1.7 Downtime Policy
Historically, the physical requirements of the Komas Datacenter’s HVAC system dictated that CHPC have quarterly downtimes. CHPC utilized this mandatory work schedule as our ‘quarterly downtime' and extended it to equipment in our hardened SSB datacenter, and our smaller INSCC datacenter. However, as of 2014 when all of the CHPC hardware from the Komas and SSB datacenters was moved to the new downtown datacenter (DDC), this type of maintenance in not needed, and therefore we have revised our maintenance and downtime strategy.
- CHPC will schedule maintenance in one of three manners:
- Rolling reboots
- Whenever possible CHPC will apply updates and do other maintenance in a rolling fashion in such a manner as to have either no or as little impact as possible to CHPC services.
- Partial outages
- We will do these as needed but in a manner that impacts only some CHPC services at a time
- We will work with the appropriate users for the choice of the day/time.
- Full outages
- These are outages that will affect all CHPC services, such as outages of core datacenter networking services or datacenter power maintenance.
- We will offer two windows a year, typically during the spring and fall break weeks. It should be noted that we do not anticipate that these outages will always be needed.
- CHPC's goal for these downtimes is to have them completed within one working day. However, unforeseen or unusual circumstances may result in a multiple-day downtime.
- Rolling reboots
- The description of which services will be down, the date, time duration and impact to users is detailed in email and flyers.

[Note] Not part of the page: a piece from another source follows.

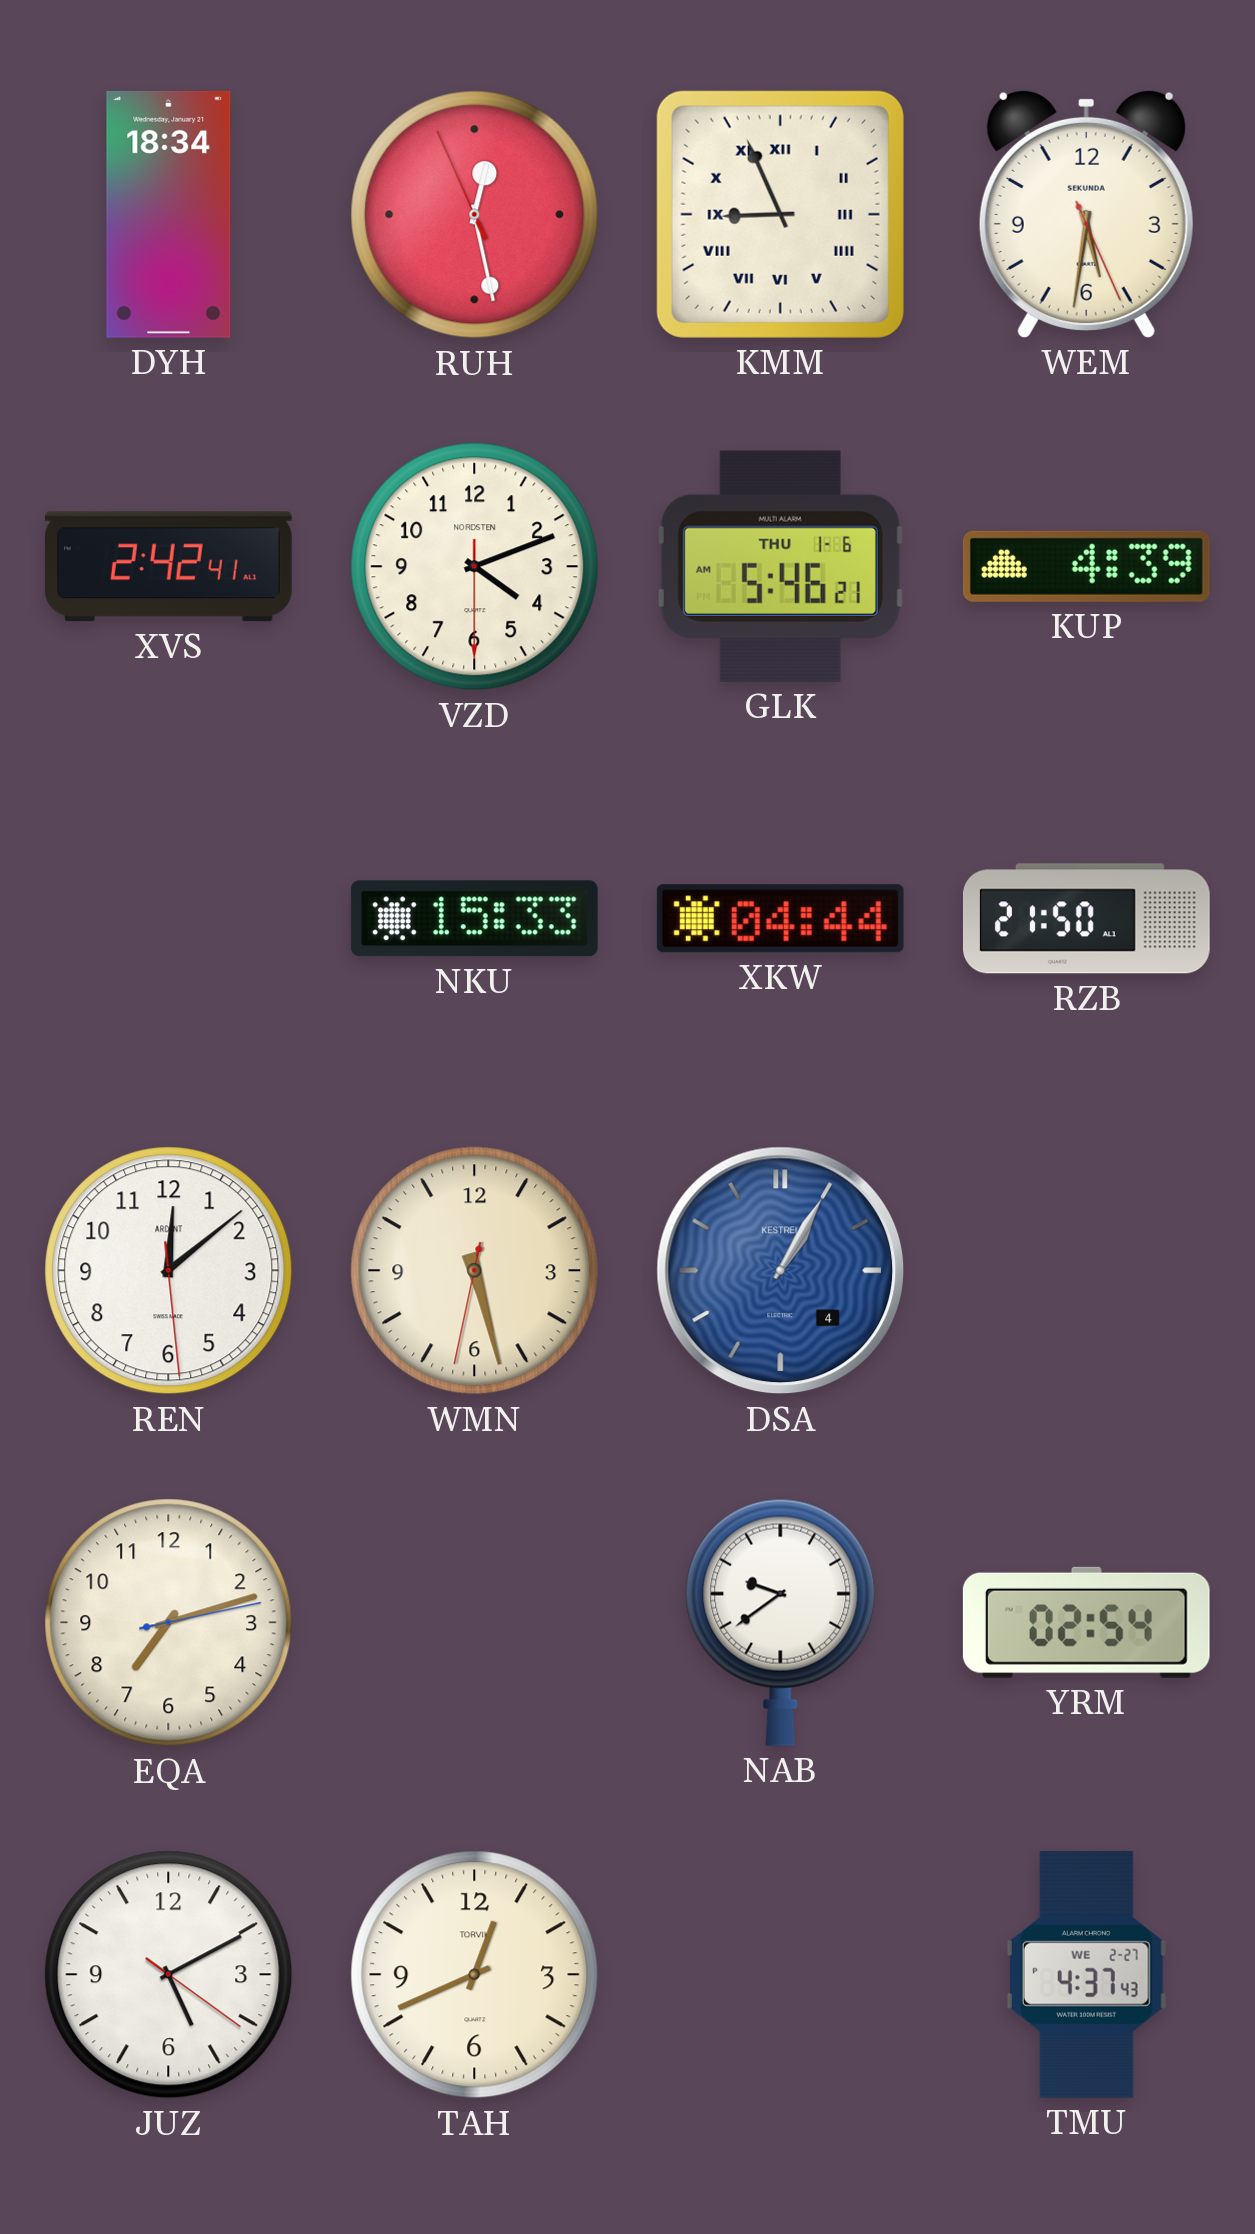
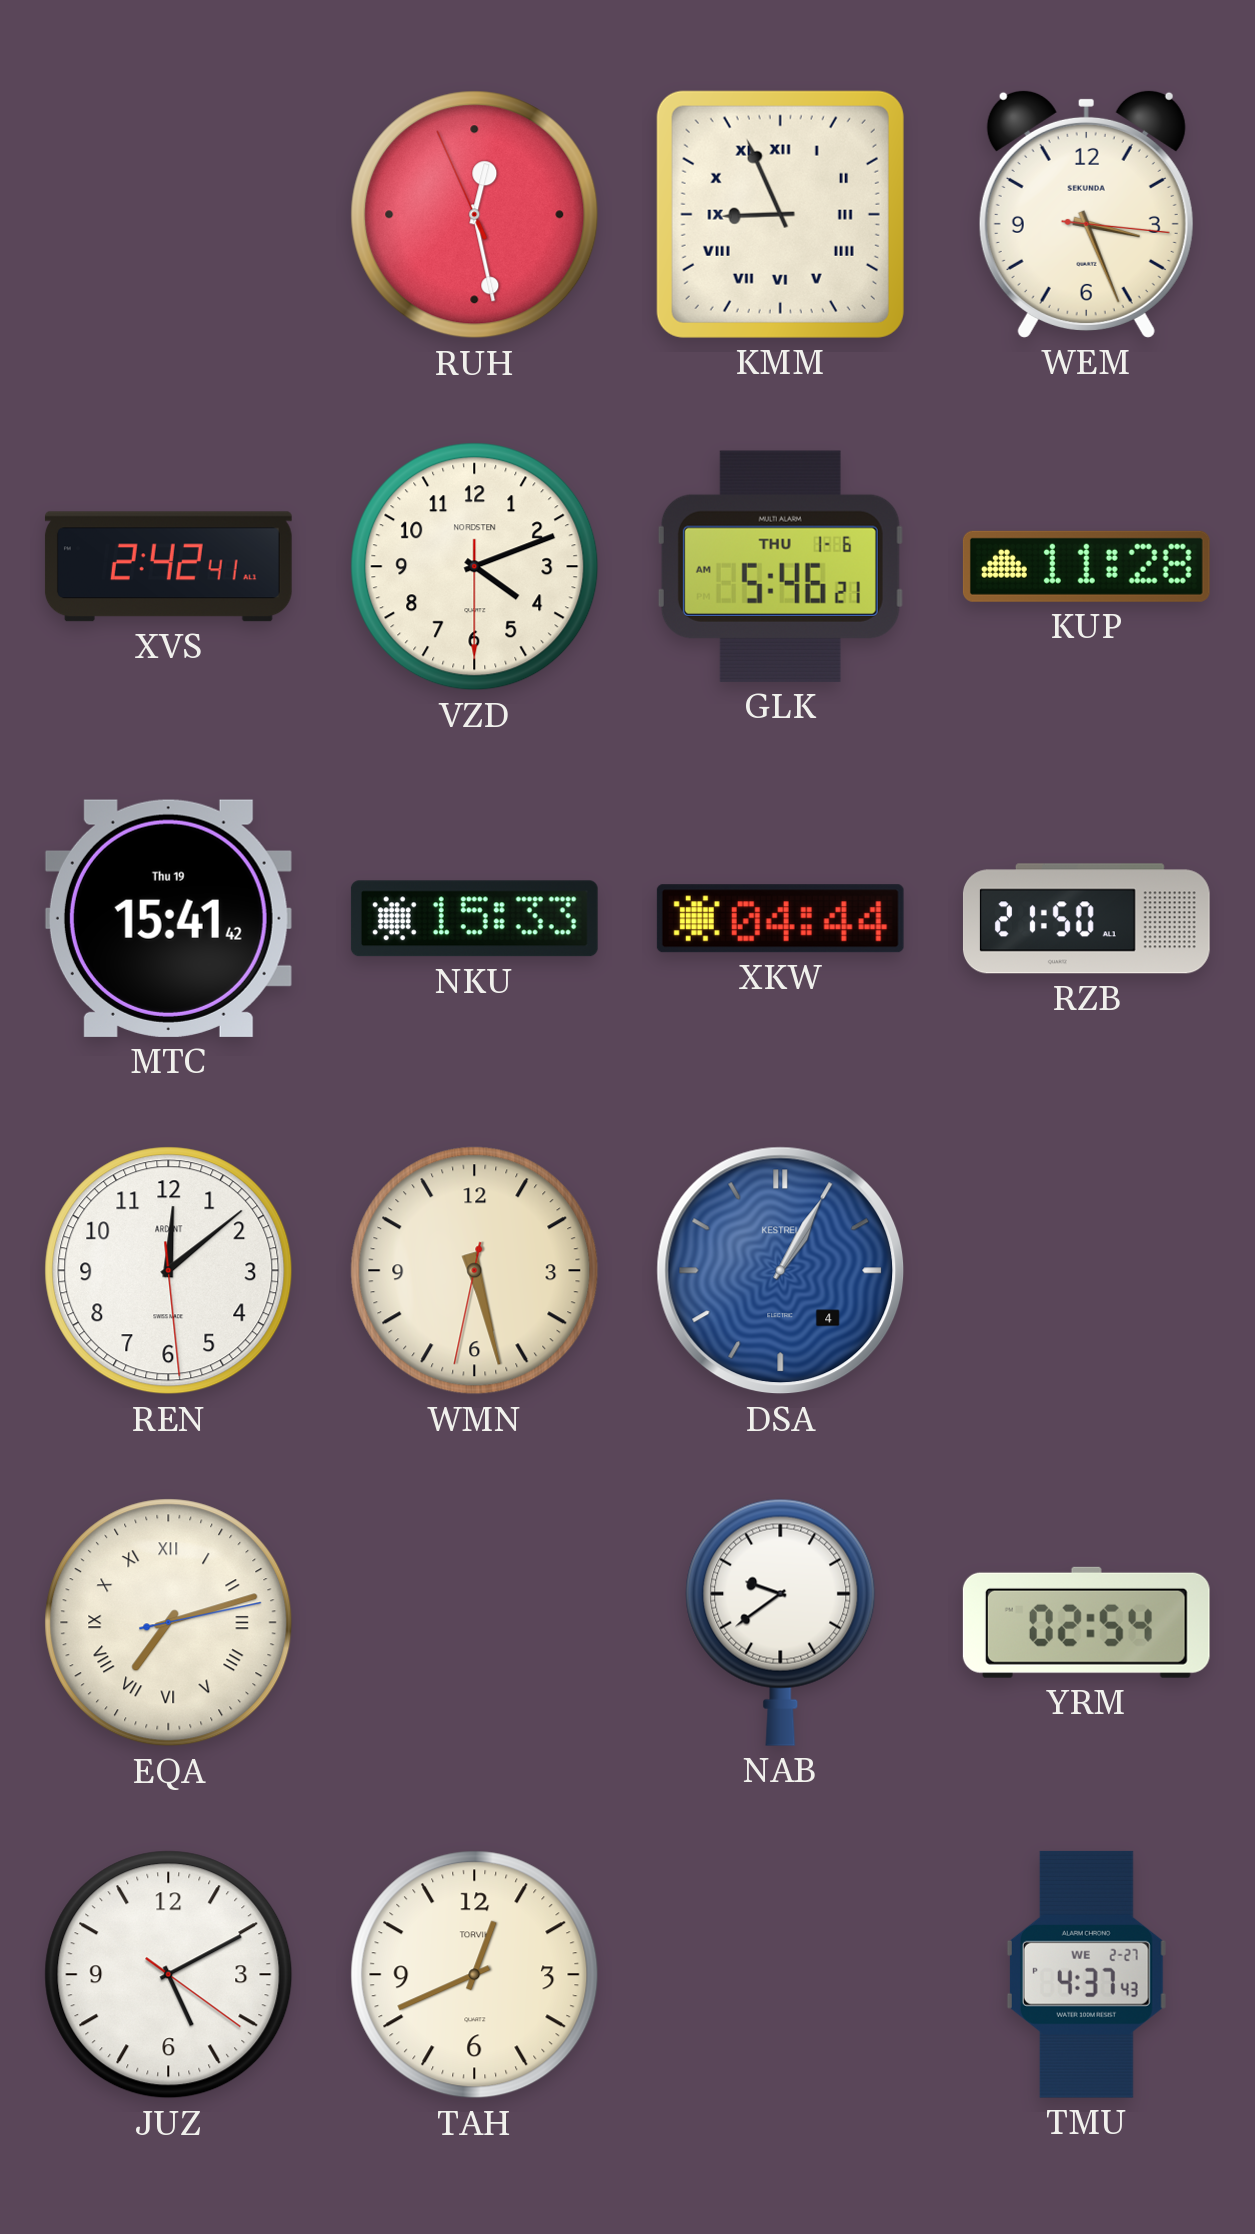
DYH: 18:34 -> none
WEM: 5:31 -> 3:26
KUP: 4:39 -> 11:28
MTC: none -> 15:41
EQA numerals: Arabic -> Roman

- Email notifications are sent to firstname.lastname@example.org, email@example.com, firstname.lastname@example.org, email@example.com, and “komas data center list”. The first notification is sent two weeks prior to downtime. A second reminder is sent a few days prior to actual downtime. These lists should have users 'official' U of U email address. Users are responsible for checking their official Umail account. Please notify firstname.lastname@example.org if you would like to use a different email address. You can see where these notifications are being sent by using the Profile link on the CHPC Web site. Note: you will need to authenticate with your uNID and campus password to access the Profile link.
- News of the downtimes is posted on http://www.chpc.utah.edu when email notifications are sent.

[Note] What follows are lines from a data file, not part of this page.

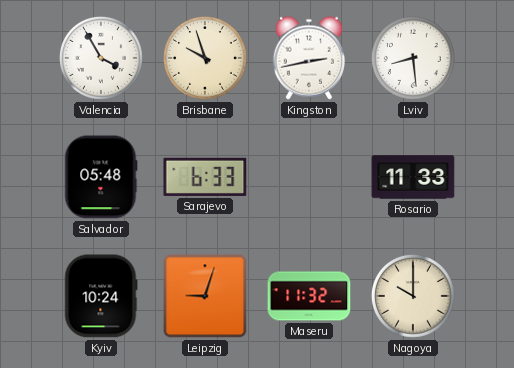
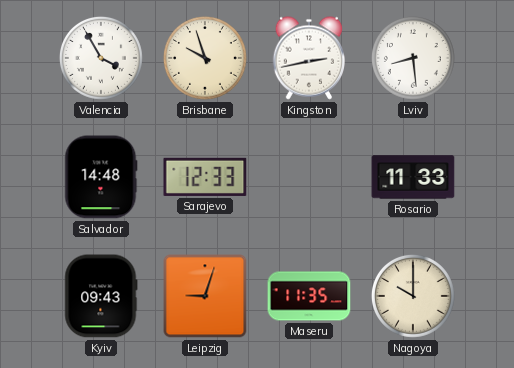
Salvador: 05:48 -> 14:48
Sarajevo: 6:33 -> 12:33
Kyiv: 10:24 -> 09:43
Maseru: 11:32 -> 11:35
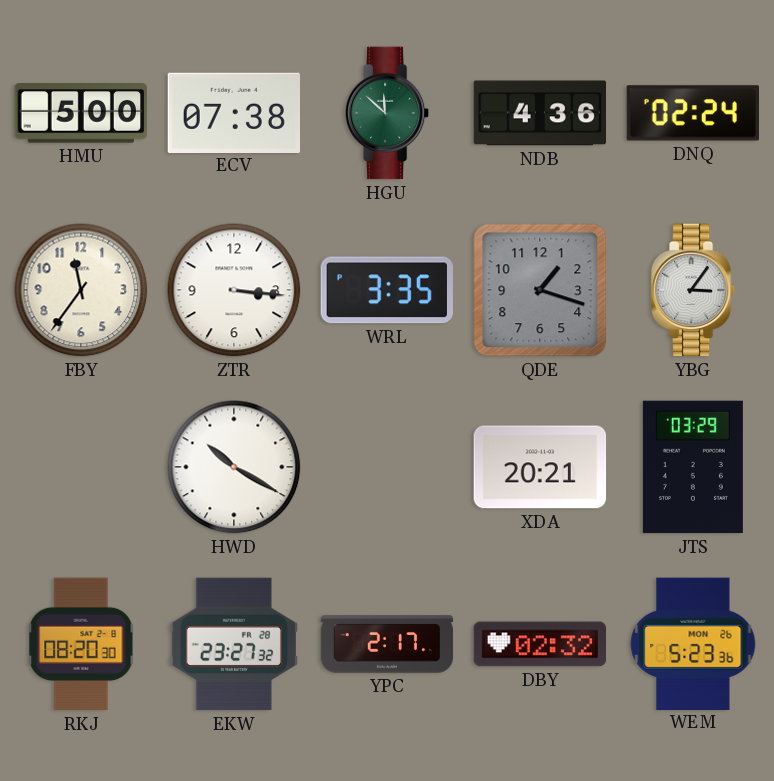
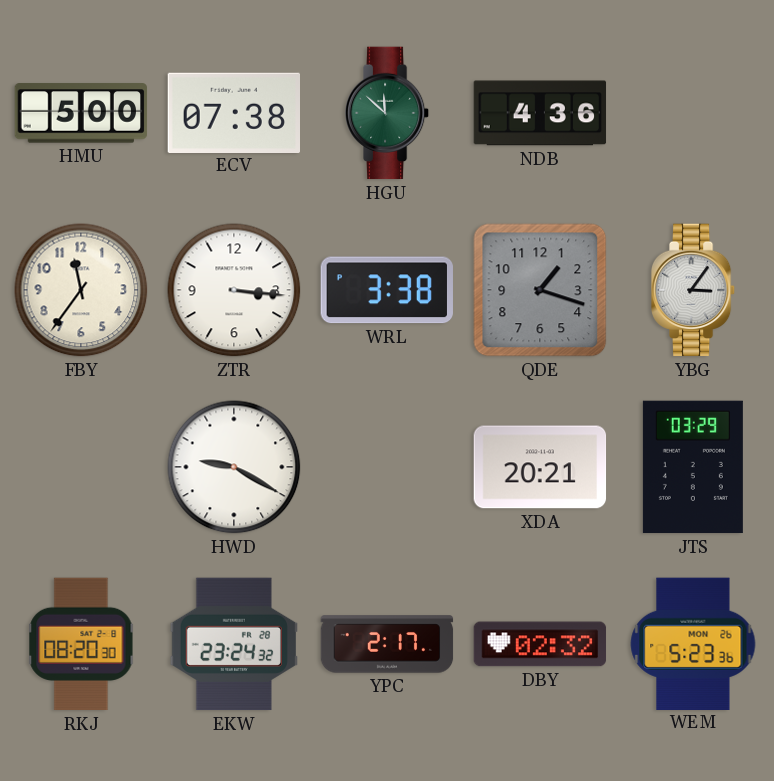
DNQ: 02:24 -> none
WRL: 3:35 -> 3:38
HWD: 10:20 -> 9:20
EKW: 23:27 -> 23:24
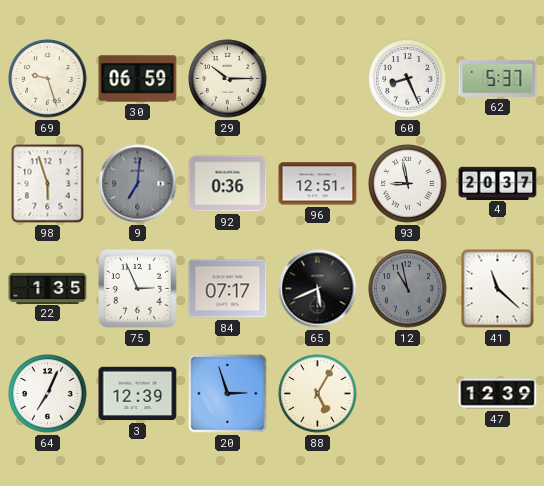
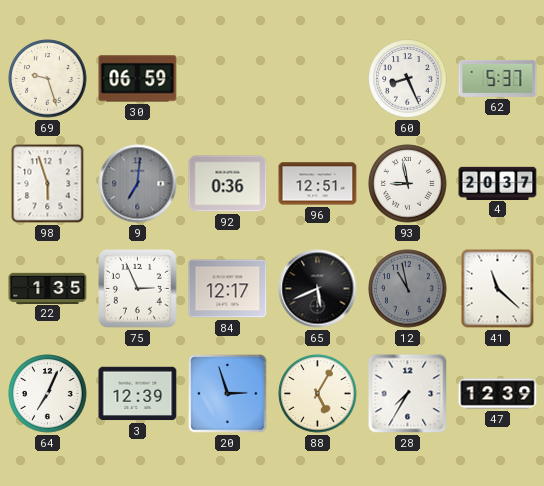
29: 10:15 -> none
84: 07:17 -> 12:17
28: none -> 7:35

The "message of the day" (motd) on the clusters is updated with dates as soon as they are set. You can see this when you login or any time by issuing the command:
> cat /etc/motd
- Flyers posted in INSCC, Sutton, WBB, Arapeen and HSEB
- Scheduling Considerations
- Downtime dates are set after considering services impacted, known needs, and academic schedules.
- Please notify CHPC's Associate Director immediately if you have concerns or critical circumstances in conflict with the scheduled time frame
- See 1.8 System Availability vs Staff Availability for more on availability policies.

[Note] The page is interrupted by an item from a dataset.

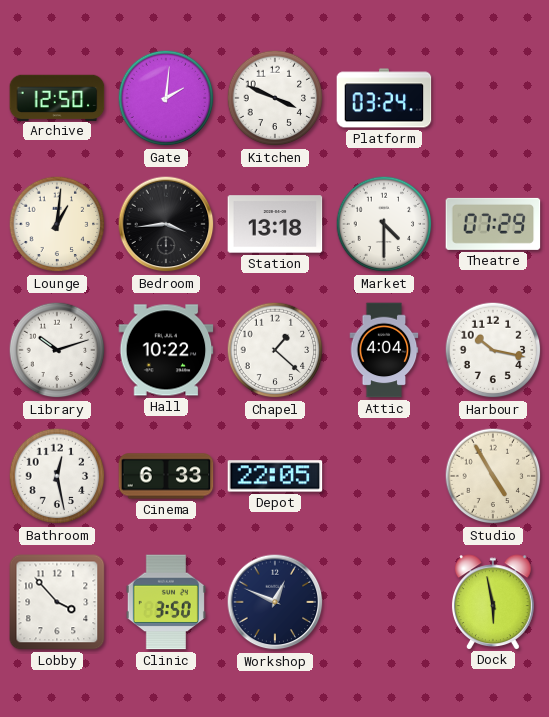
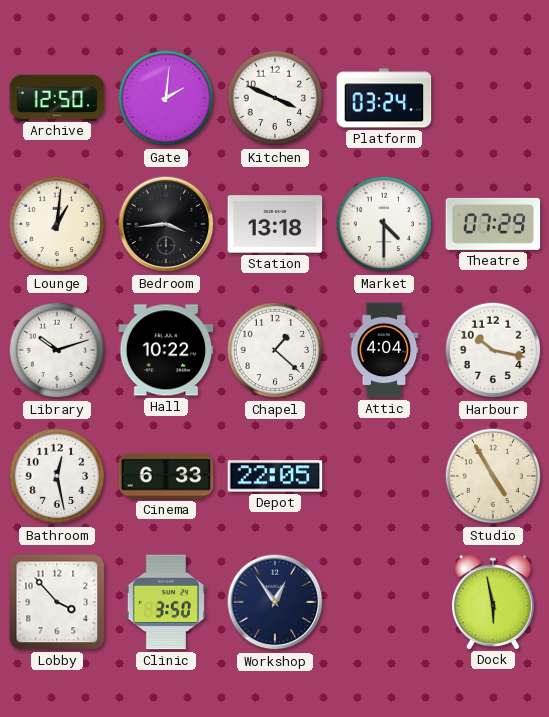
Workshop: 12:49 -> 12:54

Unscheduled “EMERGENCY” Downtimes
- Unscheduled downtimes can occur for any number of reasons, including:
- Loss of cooling and/or power in the data center.
- Loss of supporting infrastructure (i.e. hardware).
- Critical need to make changes to hardware or software that negatively impacts performance or access.
- Application of critical patches that can’t wait until the next scheduled maintenance.
- For safety or security issues that require immediate action.
- To make configuration “policy” changes that are deemed necessary immediately.
- The scope and impact of downtime detailed in emails.
- Email to email@example.com, firstname.lastname@example.org, email@example.com, firstname.lastname@example.org, and “komas data center list” sent out as information is available.
- News is posted on www.chpc.utah.edu when email notifications are sent.